• What is needed
Starting at the line with "towels inc. in rent", retype every line through the end of the listing exactly as written, and nothing before it.
----
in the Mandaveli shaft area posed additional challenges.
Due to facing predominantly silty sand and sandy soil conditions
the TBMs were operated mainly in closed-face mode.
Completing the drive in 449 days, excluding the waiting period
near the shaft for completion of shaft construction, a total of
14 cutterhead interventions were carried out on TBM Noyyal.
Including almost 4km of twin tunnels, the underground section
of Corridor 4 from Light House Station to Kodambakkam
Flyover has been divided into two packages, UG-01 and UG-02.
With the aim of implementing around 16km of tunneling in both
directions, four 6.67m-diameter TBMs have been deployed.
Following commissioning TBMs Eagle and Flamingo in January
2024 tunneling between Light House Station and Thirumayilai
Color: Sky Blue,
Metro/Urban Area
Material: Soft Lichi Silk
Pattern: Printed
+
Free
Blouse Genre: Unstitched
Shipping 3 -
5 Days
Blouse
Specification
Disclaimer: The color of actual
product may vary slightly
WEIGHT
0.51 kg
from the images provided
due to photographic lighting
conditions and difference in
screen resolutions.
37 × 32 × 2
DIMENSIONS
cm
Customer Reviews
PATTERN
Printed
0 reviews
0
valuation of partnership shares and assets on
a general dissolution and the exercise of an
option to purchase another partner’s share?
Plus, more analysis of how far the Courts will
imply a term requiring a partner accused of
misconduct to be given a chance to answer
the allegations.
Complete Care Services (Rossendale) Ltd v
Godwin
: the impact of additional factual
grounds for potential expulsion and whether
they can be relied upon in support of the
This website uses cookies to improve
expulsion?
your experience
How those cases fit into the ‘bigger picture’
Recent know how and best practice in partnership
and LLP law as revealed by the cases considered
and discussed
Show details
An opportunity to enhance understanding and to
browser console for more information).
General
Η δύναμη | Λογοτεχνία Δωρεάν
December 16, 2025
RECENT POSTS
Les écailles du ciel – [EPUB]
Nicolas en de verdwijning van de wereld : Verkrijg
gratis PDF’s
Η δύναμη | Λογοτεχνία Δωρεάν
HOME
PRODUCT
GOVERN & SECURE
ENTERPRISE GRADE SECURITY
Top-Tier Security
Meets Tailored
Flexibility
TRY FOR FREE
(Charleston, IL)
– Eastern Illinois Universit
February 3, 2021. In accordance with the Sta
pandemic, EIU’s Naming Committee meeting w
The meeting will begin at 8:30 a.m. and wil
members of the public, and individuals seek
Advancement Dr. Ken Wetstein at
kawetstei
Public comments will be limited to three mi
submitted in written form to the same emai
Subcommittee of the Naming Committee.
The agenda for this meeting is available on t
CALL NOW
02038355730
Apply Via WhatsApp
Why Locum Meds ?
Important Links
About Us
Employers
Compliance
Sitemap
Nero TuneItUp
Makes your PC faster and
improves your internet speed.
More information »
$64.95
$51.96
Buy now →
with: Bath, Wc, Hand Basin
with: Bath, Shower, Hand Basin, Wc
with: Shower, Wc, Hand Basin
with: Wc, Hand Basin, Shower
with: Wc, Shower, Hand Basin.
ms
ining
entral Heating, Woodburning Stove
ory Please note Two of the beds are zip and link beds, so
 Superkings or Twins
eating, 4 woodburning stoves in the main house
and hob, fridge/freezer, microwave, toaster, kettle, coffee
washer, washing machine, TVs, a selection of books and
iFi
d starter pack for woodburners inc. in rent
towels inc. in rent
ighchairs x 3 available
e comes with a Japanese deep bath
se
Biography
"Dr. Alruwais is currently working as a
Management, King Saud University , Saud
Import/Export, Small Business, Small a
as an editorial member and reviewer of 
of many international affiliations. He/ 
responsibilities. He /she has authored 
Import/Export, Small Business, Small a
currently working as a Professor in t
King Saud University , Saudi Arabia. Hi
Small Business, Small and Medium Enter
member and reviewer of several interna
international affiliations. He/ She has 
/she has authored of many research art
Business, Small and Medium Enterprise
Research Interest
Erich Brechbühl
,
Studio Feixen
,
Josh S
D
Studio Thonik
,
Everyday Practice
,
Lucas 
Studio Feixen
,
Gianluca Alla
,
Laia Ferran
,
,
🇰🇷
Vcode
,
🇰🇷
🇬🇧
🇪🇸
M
----
• Your response
towels inc. in rent
ighchairs x 3 available
e comes with a Japanese deep bath
se
Biography
"Dr. Alruwais is currently working as a
Management, King Saud University , Saud
Import/Export, Small Business, Small a
as an editorial member and reviewer of 
of many international affiliations. He/ 
responsibilities. He /she has authored 
Import/Export, Small Business, Small a
currently working as a Professor in t
King Saud University , Saudi Arabia. Hi
Small Business, Small and Medium Enter
member and reviewer of several interna
international affiliations. He/ She has 
/she has authored of many research art
Business, Small and Medium Enterprise
Research Interest
Erich Brechbühl
,
Studio Feixen
,
Josh S
D
Studio Thonik
,
Everyday Practice
,
Lucas 
Studio Feixen
,
Gianluca Alla
,
Laia Ferran
,
,
🇰🇷
Vcode
,
🇰🇷
🇬🇧
🇪🇸
M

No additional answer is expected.